D’entrée de jeu, je vous prie de me pardonner, je vais rompre avec une tradition médiatique désormais séculaire et poser un interdit... Oui, mes amis, alors que nous recevons un membre éminent du Parti Socialiste, j’ai décidé que nous ne parlerions pas du Parti Socialiste aujourd’hui, du moins de ses problèmes internes, de son nombrilisme, de la bataille des éléphants pour le leadership... Donc, ce matin, Manuel Valls, une seule règle : parler de vous, de votre engagement et de votre projet.

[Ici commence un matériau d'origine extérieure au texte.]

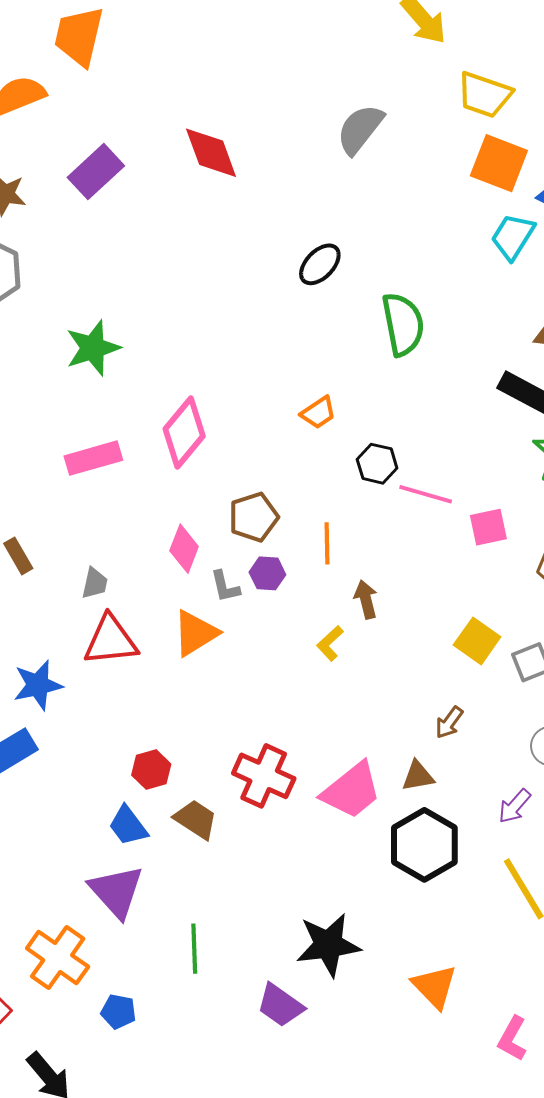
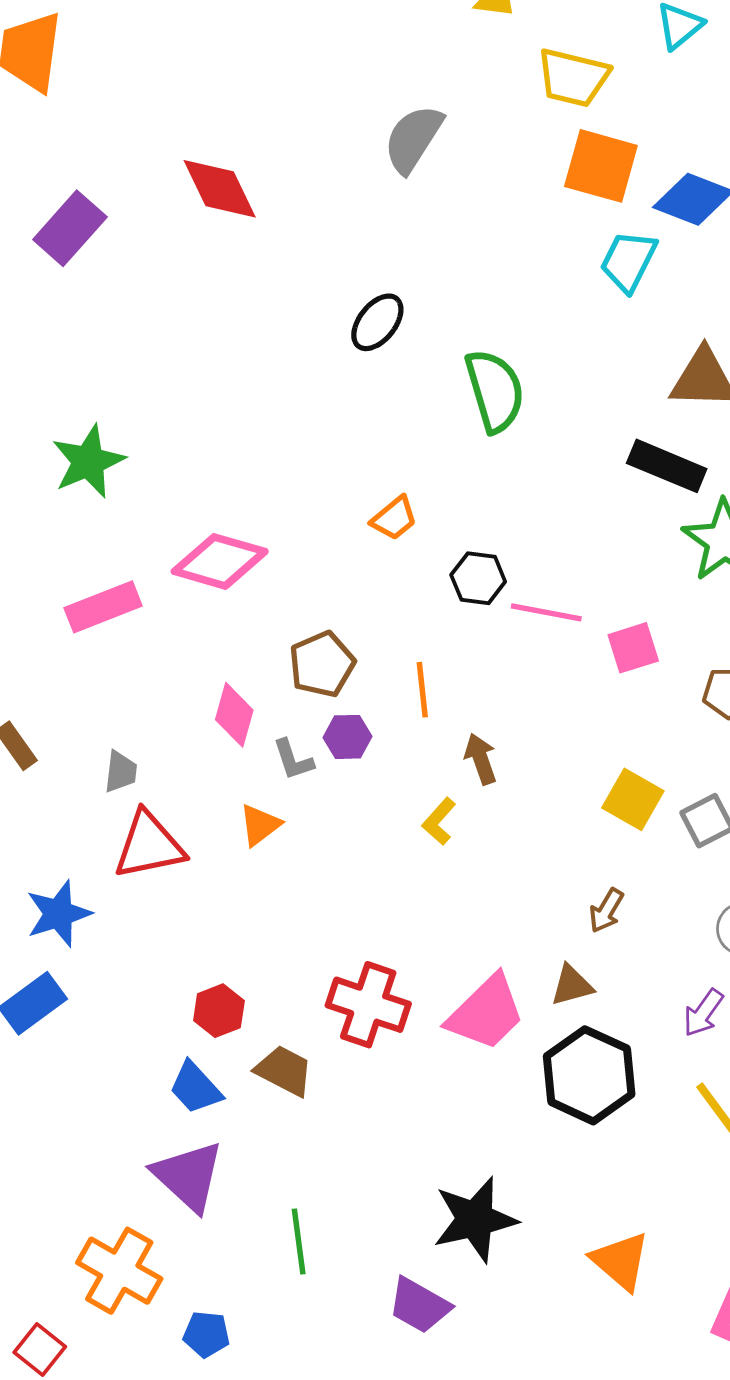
pink diamond: (184, 432) -> (220, 561), turned 72
orange triangle: (195, 633) -> (260, 825), size x0.7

Alors Manuel, je conçois l’immense soulagement qui doit être le vôtre à l’instant où je formule ces propos. Toutes ces heures à courir les médias, pour finalement passer systématiquement l’essentiel de son temps à parler des problèmes relationnels d’untel avec unetelle, à regarder le combat politique par le petit bout de la lorgnette journalistique, un cocktail de petites phrases, de vidéos qui buzzent "...et puis après la pub on parlera du fond"... J’imagine que ce n’est pas pour cela que vous vous êtes engagé en politique à 17 ans...

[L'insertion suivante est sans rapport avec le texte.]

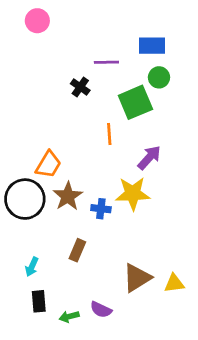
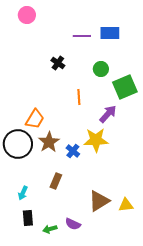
purple line: (106, 62) -> (82, 36), moved
green circle: (159, 77) -> (101, 69), moved
green square: (135, 102) -> (125, 87), moved
blue cross: (101, 209) -> (73, 151), turned 32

Et voilà qu’enfin quelqu’un se pointe et vous dit : « Ecoute, sérieux, les problèmes du PS, on en a rien à secouer, ce qui nous intéresse, c’est toi, ton projet, parle-nous en, le reste, on s’en cogne... » J’imagine que c’est émouvant... Du temps de cerveau disponible offert, comme ça, sans pause publicitaire, sans militants à satisfaire avec le discours simpliste qu’ils attendent, désireux d’obtenir leur formatage quotidien... Non, juste un temps de libre parole pour se faire connaître,
Je vous prête aussi un soupçon d’inquiétude ou d’intimidation soudaine. Parler du fond pendant une heure ? Est-ce que je vais encore savoir le faire ? Toutes ces interviews confortables où on maîtrise le sujet parce qu’on a fait la même la veille... Un vrai tunnel... " Allez, j’ai une heure devant moi. Si tu enlèves les coupures publicitaires, 50 petites minutes. Ils vont me parler pendant 20 à 30 minutes de nos querelles internes, des primaires, du courrier de Martine, de la dernière bévue de Ségolène et des petites phrases d’Arnaud, Vincent, Pierre, Laurent... Un vrai film de Sautet. Ca, je sais faire. On va enchaîner sur la vidéo d’Hortefeux, là, je leur balance que je préfère combattre l’homme sur le terrain des idées que sur celui des petites phrases, là aussi, j’assure... Avec un peu de chance, il nous restera 5 à 10 mn pour parler du fond... Désespoir... Et puis là, ce matin, des gens qui s’intéressent à moi, à mon projet... Mince. Mais d’où ils sortent ? "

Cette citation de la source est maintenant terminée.